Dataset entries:
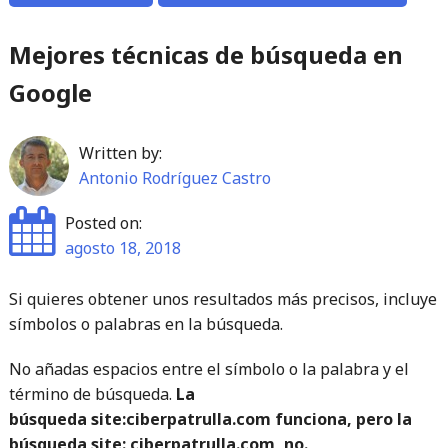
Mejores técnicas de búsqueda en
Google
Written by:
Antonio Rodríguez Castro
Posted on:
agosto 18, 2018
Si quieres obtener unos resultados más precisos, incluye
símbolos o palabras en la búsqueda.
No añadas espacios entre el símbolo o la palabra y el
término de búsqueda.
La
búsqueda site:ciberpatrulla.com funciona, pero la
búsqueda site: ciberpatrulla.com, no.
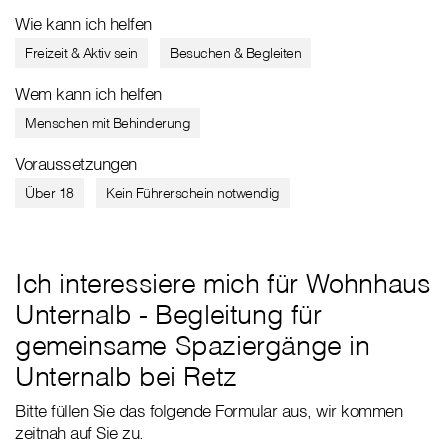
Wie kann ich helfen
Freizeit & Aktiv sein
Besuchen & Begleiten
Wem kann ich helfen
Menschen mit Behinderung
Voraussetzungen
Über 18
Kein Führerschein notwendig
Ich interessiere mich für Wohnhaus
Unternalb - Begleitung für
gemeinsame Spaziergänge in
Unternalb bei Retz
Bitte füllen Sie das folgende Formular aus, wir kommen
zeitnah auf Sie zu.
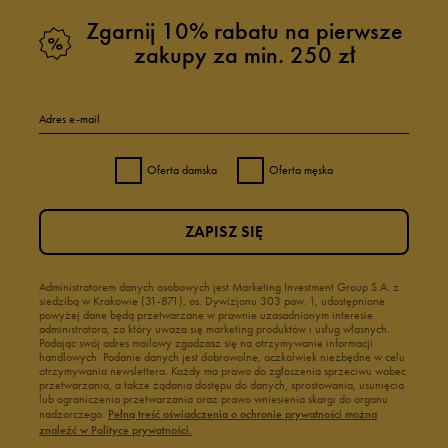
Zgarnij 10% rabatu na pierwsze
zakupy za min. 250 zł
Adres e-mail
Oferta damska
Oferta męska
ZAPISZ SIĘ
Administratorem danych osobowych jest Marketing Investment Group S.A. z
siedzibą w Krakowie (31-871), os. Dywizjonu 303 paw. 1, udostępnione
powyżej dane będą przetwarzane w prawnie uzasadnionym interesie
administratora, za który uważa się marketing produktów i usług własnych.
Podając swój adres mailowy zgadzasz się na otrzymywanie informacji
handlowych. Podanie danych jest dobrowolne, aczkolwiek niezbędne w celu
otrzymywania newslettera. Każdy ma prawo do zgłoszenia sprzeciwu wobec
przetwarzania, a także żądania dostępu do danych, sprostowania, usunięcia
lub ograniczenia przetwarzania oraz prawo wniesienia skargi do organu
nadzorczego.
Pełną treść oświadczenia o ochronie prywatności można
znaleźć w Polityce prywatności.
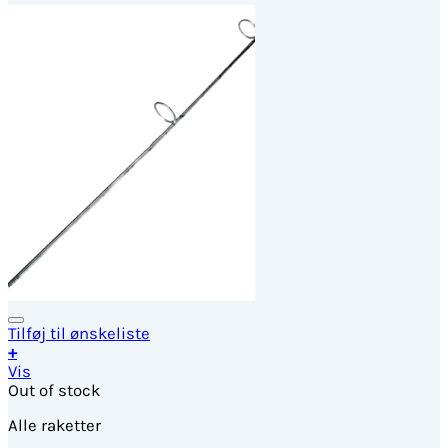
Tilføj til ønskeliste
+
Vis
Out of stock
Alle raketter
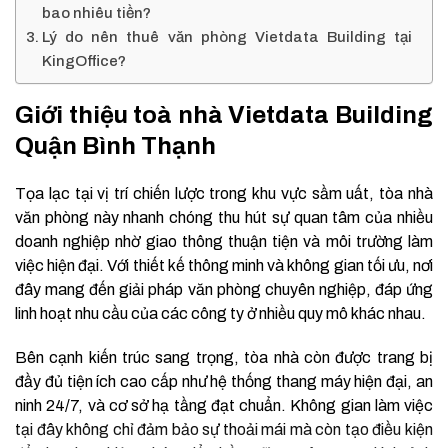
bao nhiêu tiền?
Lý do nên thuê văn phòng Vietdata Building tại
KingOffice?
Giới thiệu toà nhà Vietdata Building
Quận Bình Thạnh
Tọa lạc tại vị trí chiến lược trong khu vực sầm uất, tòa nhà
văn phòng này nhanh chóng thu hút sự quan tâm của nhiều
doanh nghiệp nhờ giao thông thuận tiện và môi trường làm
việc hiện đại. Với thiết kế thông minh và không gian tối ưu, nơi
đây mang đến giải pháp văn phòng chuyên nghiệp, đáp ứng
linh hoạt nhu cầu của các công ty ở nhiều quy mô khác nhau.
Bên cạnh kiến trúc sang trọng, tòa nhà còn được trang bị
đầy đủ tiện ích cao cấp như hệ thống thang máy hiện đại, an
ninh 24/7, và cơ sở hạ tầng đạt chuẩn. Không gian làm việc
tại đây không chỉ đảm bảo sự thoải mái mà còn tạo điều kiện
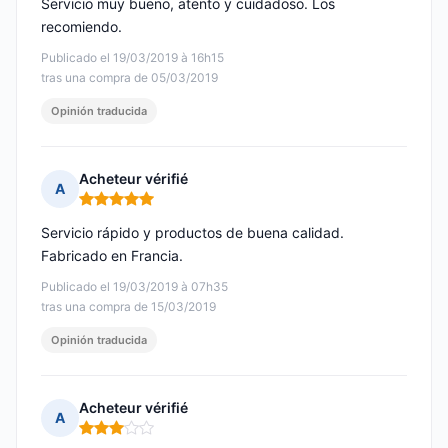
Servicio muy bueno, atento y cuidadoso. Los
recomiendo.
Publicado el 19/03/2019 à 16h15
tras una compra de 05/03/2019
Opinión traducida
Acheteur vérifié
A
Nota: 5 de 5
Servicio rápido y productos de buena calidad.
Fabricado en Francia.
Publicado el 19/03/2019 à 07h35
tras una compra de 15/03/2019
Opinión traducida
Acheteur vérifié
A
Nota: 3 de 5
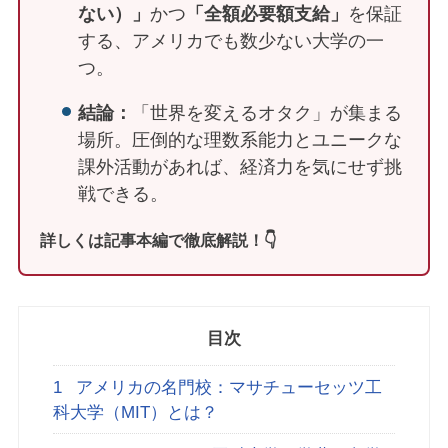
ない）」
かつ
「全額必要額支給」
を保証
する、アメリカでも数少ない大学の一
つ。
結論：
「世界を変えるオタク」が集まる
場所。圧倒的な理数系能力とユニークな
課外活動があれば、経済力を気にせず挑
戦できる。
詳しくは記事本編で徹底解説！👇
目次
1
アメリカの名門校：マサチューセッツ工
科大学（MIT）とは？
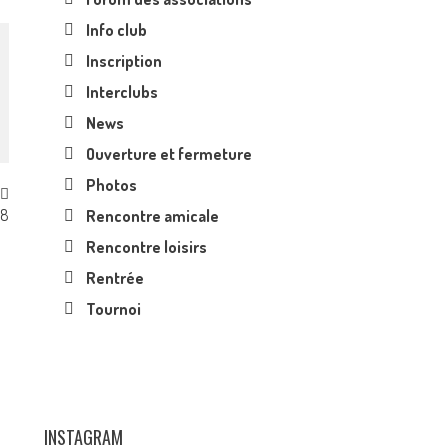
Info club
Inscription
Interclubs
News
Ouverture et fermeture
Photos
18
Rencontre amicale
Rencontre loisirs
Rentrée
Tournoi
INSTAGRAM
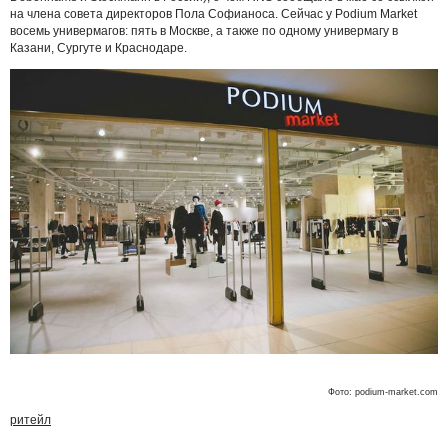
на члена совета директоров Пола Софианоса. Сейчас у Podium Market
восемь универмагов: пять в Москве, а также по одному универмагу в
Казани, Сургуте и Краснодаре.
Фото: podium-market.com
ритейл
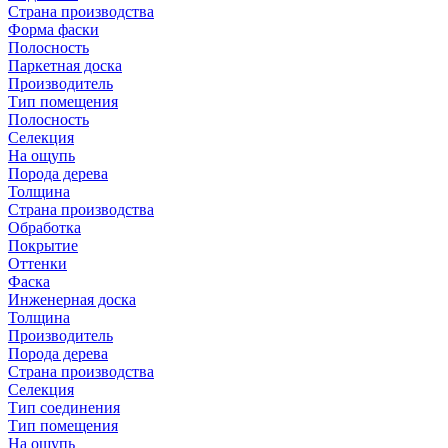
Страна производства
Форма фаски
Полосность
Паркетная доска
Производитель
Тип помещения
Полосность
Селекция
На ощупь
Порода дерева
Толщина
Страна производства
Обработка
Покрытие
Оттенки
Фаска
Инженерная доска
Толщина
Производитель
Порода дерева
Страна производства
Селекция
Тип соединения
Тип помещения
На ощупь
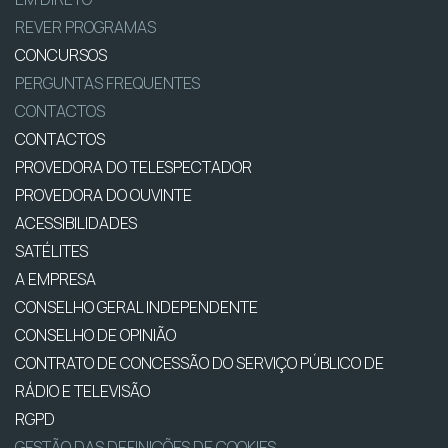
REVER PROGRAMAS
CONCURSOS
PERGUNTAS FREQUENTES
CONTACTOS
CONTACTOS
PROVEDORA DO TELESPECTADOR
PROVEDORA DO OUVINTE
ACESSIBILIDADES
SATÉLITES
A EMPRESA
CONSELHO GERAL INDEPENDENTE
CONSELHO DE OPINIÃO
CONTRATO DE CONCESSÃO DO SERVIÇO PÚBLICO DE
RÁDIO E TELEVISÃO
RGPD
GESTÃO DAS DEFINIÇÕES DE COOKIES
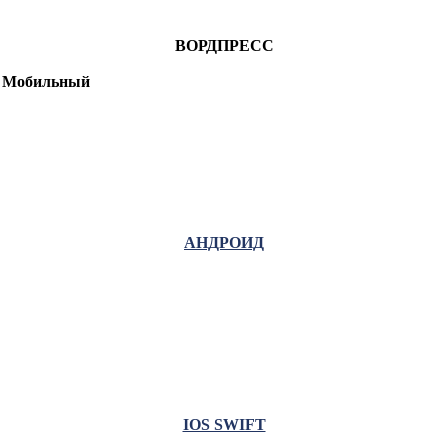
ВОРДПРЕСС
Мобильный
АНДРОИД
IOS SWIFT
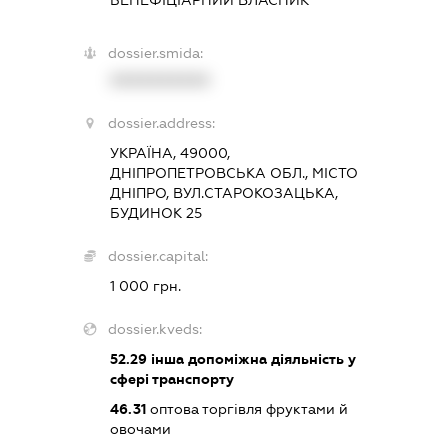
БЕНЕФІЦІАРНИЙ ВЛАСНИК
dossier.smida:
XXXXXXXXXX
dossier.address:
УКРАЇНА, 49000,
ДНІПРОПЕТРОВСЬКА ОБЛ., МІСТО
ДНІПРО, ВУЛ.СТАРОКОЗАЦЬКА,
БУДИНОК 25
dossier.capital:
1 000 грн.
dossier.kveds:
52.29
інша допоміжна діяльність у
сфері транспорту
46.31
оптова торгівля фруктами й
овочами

**Task instructions**
Output the data above verbatim, pictures excluded.

**Output**
Mejores técnicas de búsqueda en
Google
Written by:
Antonio Rodríguez Castro
Posted on:
agosto 18, 2018
Si quieres obtener unos resultados más precisos, incluye
símbolos o palabras en la búsqueda.
No añadas espacios entre el símbolo o la palabra y el
término de búsqueda.
La
búsqueda site:ciberpatrulla.com funciona, pero la
búsqueda site: ciberpatrulla.com, no.
Wie kann ich helfen
Freizeit & Aktiv sein
Besuchen & Begleiten
Wem kann ich helfen
Menschen mit Behinderung
Voraussetzungen
Über 18
Kein Führerschein notwendig
Ich interessiere mich für Wohnhaus
Unternalb - Begleitung für
gemeinsame Spaziergänge in
Unternalb bei Retz
Bitte füllen Sie das folgende Formular aus, wir kommen
zeitnah auf Sie zu.
Zgarnij 10% rabatu na pierwsze
zakupy za min. 250 zł
Adres e-mail
Oferta damska
Oferta męska
ZAPISZ SIĘ
Administratorem danych osobowych jest Marketing Investment Group S.A. z
siedzibą w Krakowie (31-871), os. Dywizjonu 303 paw. 1, udostępnione
powyżej dane będą przetwarzane w prawnie uzasadnionym interesie
administratora, za który uważa się marketing produktów i usług własnych.
Podając swój adres mailowy zgadzasz się na otrzymywanie informacji
handlowych. Podanie danych jest dobrowolne, aczkolwiek niezbędne w celu
otrzymywania newslettera. Każdy ma prawo do zgłoszenia sprzeciwu wobec
przetwarzania, a także żądania dostępu do danych, sprostowania, usunięcia
lub ograniczenia przetwarzania oraz prawo wniesienia skargi do organu
nadzorczego.
Pełną treść oświadczenia o ochronie prywatności można
znaleźć w Polityce prywatności.
Tilføj til ønskeliste
+
Vis
Out of stock
Alle raketter
bao nhiêu tiền?
Lý do nên thuê văn phòng Vietdata Building tại
KingOffice?
Giới thiệu toà nhà Vietdata Building
Quận Bình Thạnh
Tọa lạc tại vị trí chiến lược trong khu vực sầm uất, tòa nhà
văn phòng này nhanh chóng thu hút sự quan tâm của nhiều
doanh nghiệp nhờ giao thông thuận tiện và môi trường làm
việc hiện đại. Với thiết kế thông minh và không gian tối ưu, nơi
đây mang đến giải pháp văn phòng chuyên nghiệp, đáp ứng
linh hoạt nhu cầu của các công ty ở nhiều quy mô khác nhau.
Bên cạnh kiến trúc sang trọng, tòa nhà còn được trang bị
đầy đủ tiện ích cao cấp như hệ thống thang máy hiện đại, an
ninh 24/7, và cơ sở hạ tầng đạt chuẩn. Không gian làm việc
tại đây không chỉ đảm bảo sự thoải mái mà còn tạo điều kiện
Servicio muy bueno, atento y cuidadoso. Los
recomiendo.
Publicado el 19/03/2019 à 16h15
tras una compra de 05/03/2019
Opinión traducida
Acheteur vérifié
A
Nota: 5 de 5
Servicio rápido y productos de buena calidad.
Fabricado en Francia.
Publicado el 19/03/2019 à 07h35
tras una compra de 15/03/2019
Opinión traducida
Acheteur vérifié
A
Nota: 3 de 5
ない）」
かつ
「全額必要額支給」
を保証
する、アメリカでも数少ない大学の一
つ。
結論：
「世界を変えるオタク」が集まる
場所。圧倒的な理数系能力とユニークな
課外活動があれば、経済力を気にせず挑
戦できる。
詳しくは記事本編で徹底解説！👇
目次
1
アメリカの名門校：マサチューセッツ工
科大学（MIT）とは？
Info club
Inscription
Interclubs
News
Ouverture et fermeture
Photos
18
Rencontre amicale
Rencontre loisirs
Rentrée
Tournoi
INSTAGRAM
на члена совета директоров Пола Софианоса. Сейчас у Podium Market
восемь универмагов: пять в Москве, а также по одному универмагу в
Казани, Сургуте и Краснодаре.
Фото: podium-market.com
ритейл
Страна производства
Форма фаски
Полосность
Паркетная доска
Производитель
Тип помещения
Полосность
Селекция
На ощупь
Порода дерева
Толщина
Страна производства
Обработка
Покрытие
Оттенки
Фаска
Инженерная доска
Толщина
Производитель
Порода дерева
Страна производства
Селекция
Тип соединения
Тип помещения
На ощупь
REVER PROGRAMAS
CONCURSOS
PERGUNTAS FREQUENTES
CONTACTOS
CONTACTOS
PROVEDORA DO TELESPECTADOR
PROVEDORA DO OUVINTE
ACESSIBILIDADES
SATÉLITES
A EMPRESA
CONSELHO GERAL INDEPENDENTE
CONSELHO DE OPINIÃO
CONTRATO DE CONCESSÃO DO SERVIÇO PÚBLICO DE
RÁDIO E TELEVISÃO
RGPD
GESTÃO DAS DEFINIÇÕES DE COOKIES
ВОРДПРЕСС
Мобильный
АНДРОИД
IOS SWIFT
БЕНЕФІЦІАРНИЙ ВЛАСНИК
dossier.smida:
XXXXXXXXXX
dossier.address:
УКРАЇНА, 49000,
ДНІПРОПЕТРОВСЬКА ОБЛ., МІСТО
ДНІПРО, ВУЛ.СТАРОКОЗАЦЬКА,
БУДИНОК 25
dossier.capital:
1 000 грн.
dossier.kveds:
52.29
інша допоміжна діяльність у
сфері транспорту
46.31
оптова торгівля фруктами й
овочами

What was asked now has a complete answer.